2)ブタ下垂体cDNAライブラリーを転写因子GAL4の活性化部位に融合させたcDNAライブラリーを変異体酵母に導入して、cDNAの発現産物がFd2に結合能を示して得られるレポーター遺伝子の発現を指標としてクローンの選択を行い、4種の転写因子クローンを得た。
3)上記因子クローンの塩基配列を解析し、多くの転写国子に共通する特徴的なDNA結合ドメインを確認した。クローン化した因子は、酵母への再導入、組換え体タンパク質を用いて、確かにFd2に特異的に結合することを確認した。
4)下垂体由来の株化培養細胞LβT2およびモルモット由来株化細胞CHOを用いて転写因子の発現ベクターを導入して転写活性能を測定した。4種の転写因子は転写の促進、抑制に働き、いずれの因子もFSHβ鎖遺伝子に対する制御を行っていると考えらる。
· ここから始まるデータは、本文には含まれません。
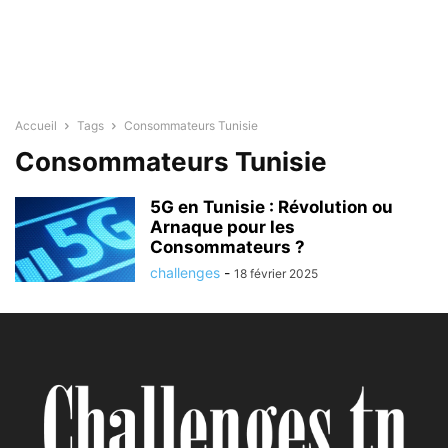
Accueil
Tags
Consommateurs Tunisie
Consommateurs Tunisie
5G en Tunisie : Révolution ou
Arnaque pour les
Consommateurs ?
challenges
-
18 février 2025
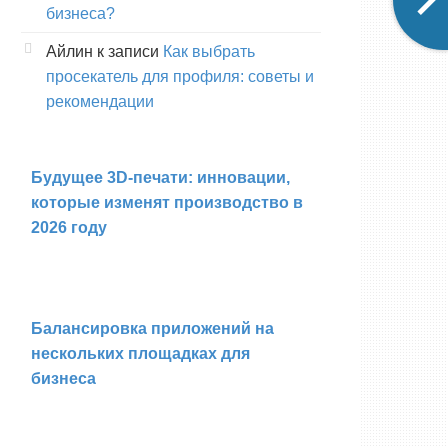
бизнеса?
Айлин
к записи
Как выбрать
просекатель для профиля: советы и
рекомендации
Будущее 3D-печати: инновации,
которые изменят производство в
2026 году
Балансировка приложений на
нескольких площадках для
бизнеса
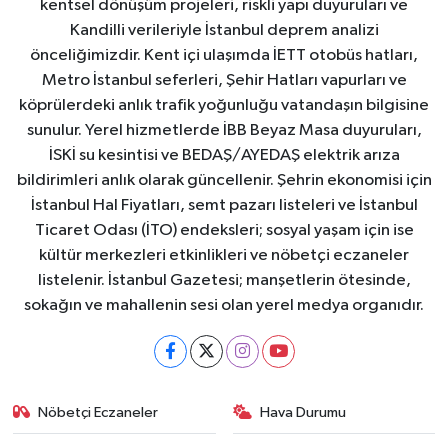
kentsel dönüşüm projeleri, riskli yapı duyuruları ve
Kandilli verileriyle İstanbul deprem analizi
önceliğimizdir. Kent içi ulaşımda İETT otobüs hatları,
Metro İstanbul seferleri, Şehir Hatları vapurları ve
köprülerdeki anlık trafik yoğunluğu vatandaşın bilgisine
sunulur. Yerel hizmetlerde İBB Beyaz Masa duyuruları,
İSKİ su kesintisi ve BEDAŞ/AYEDAŞ elektrik arıza
bildirimleri anlık olarak güncellenir. Şehrin ekonomisi için
İstanbul Hal Fiyatları, semt pazarı listeleri ve İstanbul
Ticaret Odası (İTO) endeksleri; sosyal yaşam için ise
kültür merkezleri etkinlikleri ve nöbetçi eczaneler
listelenir. İstanbul Gazetesi; manşetlerin ötesinde,
sokağın ve mahallenin sesi olan yerel medya organıdır.
Nöbetçi Eczaneler
Hava Durumu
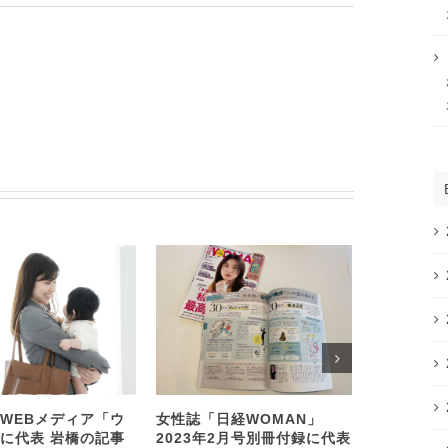
WEBメディア「ウ
女性誌「日経WOMAN」
SOMPO
に代表 岩橋の記事
2023年2月号別冊付録に代表
展開するヘ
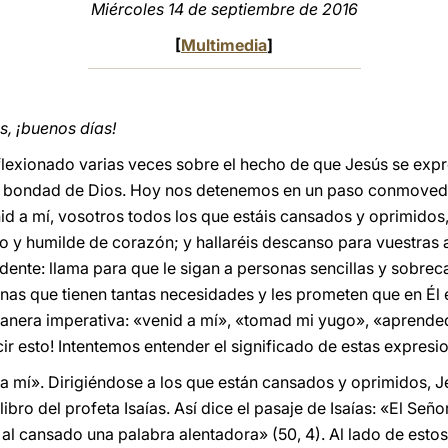
Miércoles 14 de septiembre de 2016
[
Multimedia
]
, ¡buenos días!
lexionado varias veces sobre el hecho de que Jesús se expr
la bondad de Dios. Hoy nos detenemos en un paso conmovedo
nid a mí, vosotros todos los que estáis cansados y oprimidos
 y humilde de corazón; y hallaréis descanso para vuestras a
dente: llama para que le sigan a personas sencillas y sobreca
onas que tienen tantas necesidades y les prometen que en Él 
 manera imperativa: «venid a mí», «tomad mi yugo», «aprended
ir esto! Intentemos entender el significado de estas expresi
 a mí». Dirigiéndose a los que están cansados y oprimidos, 
 libro del profeta Isaías. Así dice el pasaje de Isaías: «El S
al cansado una palabra alentadora» (50, 4). Al lado de estos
5)組換え体転写因子を精製し、抗体作成にを行ったが、特異抗体の作製には至らず、新たに合成ペプチドに対する抗体作製を作成した。この抗体は、免疫に使ったウサギが自己抗体を持っていたため、やはり特異性が低く、さらに精製を行ったいる。
6)酵母の発現系を用いたタンパク質間相互作用の解析系により、すでに取得した転写因子に相互作用する新規の因子のクローニングを行い、新たな因子cLIM2をクローニングした。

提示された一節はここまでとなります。